Dec 232009
 

Democrats are in a mad rush to enact a health care plan that people don’t want. The more people learn about it, the less they like it, and the harder the Democrats work to get an even worse one enacted, even if it means violating the peace and harmony of the Christmas season.

I don’t quite understand that behavior. Yes, I understand that they want to subjugate the American people. That’s a natural and common human behavior, albeit an unlovely one. But I don’t understand the self-destructive mania by which they redouble their efforts.

Unfortunately, the only parallel I could think of is one involving Nazis and extermination camps. That seems a little extreme, even for what the Democrats are doing. Even to mention it is likely to draw reactions like “How dare you compare health care with the holocaust!” instead of leading to a dispassionate analysis of the features that the two instances do and don’t have in common. But that’s all I had, so here is the way I explained it on a political e-mailing list:

I have a little different take on it, but I need to invoke St. Godwin to explain it. Well, I can’t really explain it, but I can think of an analogy that might help us look for an explanation.

The Democrats are like the Nazis in the closing days of WWII. The Nazis were in retreat and knew they were losing. Yet instead of rethinking their ideology and trying to reform their ways before having to face the victors, they only increased the ferocity and rate at which they sent Jews to the gas chambers. Similarly, the Democrats know they are losing, but this only increases the ferocity of their attacks on the health of the American people.
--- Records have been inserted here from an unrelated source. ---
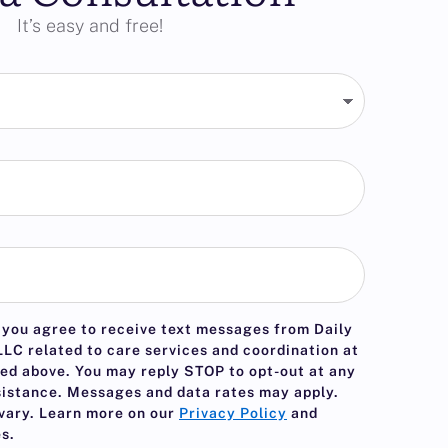
It’s easy and free!
 you agree to receive text messages from Daily
LC related to care services and coordination at
ed above. You may reply
STOP
to opt-out at any
sistance. Messages and data rates may apply.
vary. Learn more on our
Privacy Policy
and
s.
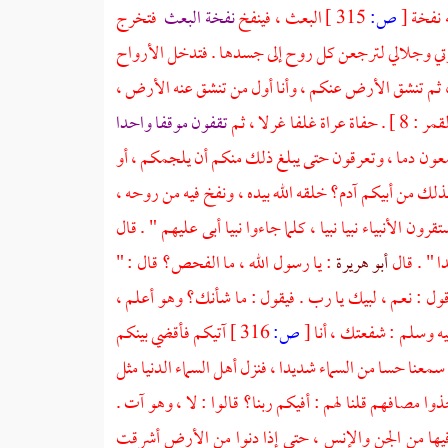
ه نفخة
[
ص:
315 ]
البعث ، فينفخ
نفخة البعث
فتخرج
وعزتي وجلالي لترجعن كل روح إلى جسدها . فتدخل الأرواح
، ثم تنشق الأرض عنكم ، وأنا أول من تنشق عنه الأرض ،
] . حفاة عراة غلفا غرلا ، ثم
تقفون موقفا واحدا
عون دما ، وتعرقون حتى يبلغ ذلك منكم أن يلجمكم ، أو
لك من أبيكم آدم؟ خلقه الله بيده ، ونفخ فيه من روحه ،
ن الأنبياء نبيا نبيا ، كلما جاءوا نبيا أبى عليهم " . قال
ا " . قال
أبو هريرة
: يا رسول الله ، ما الفحص؟ قال : "
قول : نعم ، لبيك يا رب . فيقول : ما شأنك؟ وهو أعلم ،
يه وسلم : شفعتك ، أنا
[
ص:
316 ]
آتيكم فأقضي بينكم
سمعنا حسا من السماء شديدا ، فنزل أهل السماء الدنيا مثل
مصافهم قلنا لهم : أفيكم ربنا؟ قالوا : لا ، وهو آت .
من فيها من الجن والإنس ، حتى إذا دنوا من الأرض أشرقت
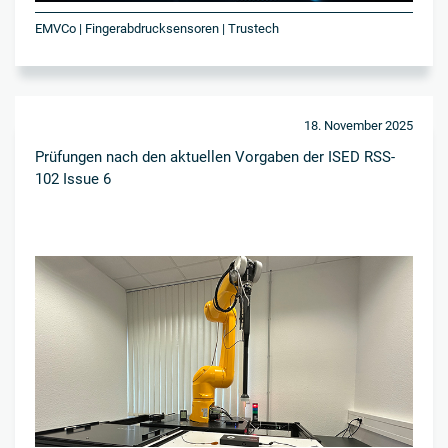
EMVCo | Fingerabdrucksensoren | Trustech
18. November 2025
Prüfungen nach den aktuellen Vorgaben der ISED RSS-
102 Issue 6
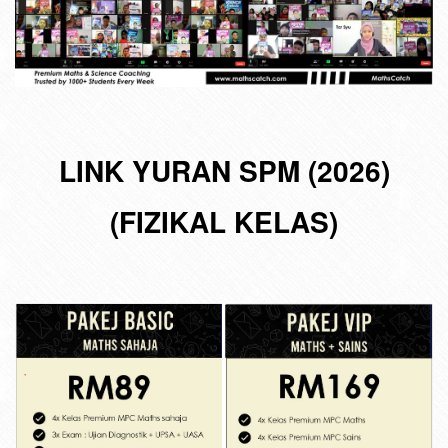
LINK YURAN SPM (2026)
(FIZIKAL KELAS)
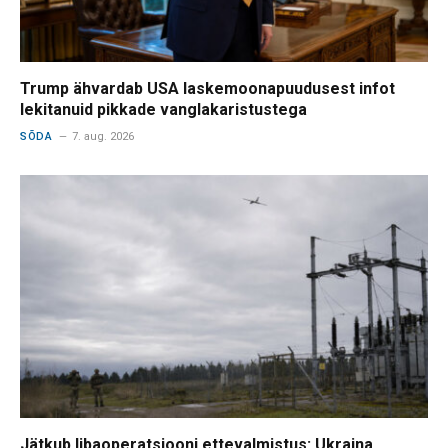
Trump ähvardab USA laskemoonapuudusest infot
lekitanuid pikkade vanglakaristustega
SÕDA
7. aug. 2026
Jätkub libaoperatsiooni ettevalmistus: Ukraina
They have no time to lose!

I have never understood the psychology by which the Nazis did what they did, but it’s interesting that it seems not to have been a one-off phenomenon.

But then one of the other members of the list came to my rescue and gave us another example. It turns out that what we’re seeing in Congress may not be quite such a rare human phenomenon, after all.

When one of our daughters was about 2 years old, we were looking for her one day, and saw a lump underneath one of the curtains in the kitchen. We could see crumbs on the floor beneath her, and knew she was eating cookies that she had nabbed and sneaked off with. When we lifted the curtain, and she knew she was discovered, what did she do? She upshifted, and started cramming cookies into her mouth twice as fast.

Incidentally, though I am as wary of St. Godwin’s law as anyone else, I think it should be repealed. We all have the same DNA and the same temptations as the Nazis. They are an extreme example of how bad people can be, but they were not outside the human species. Bringing them into a discussion should be the beginning of the conversation, not the end of it.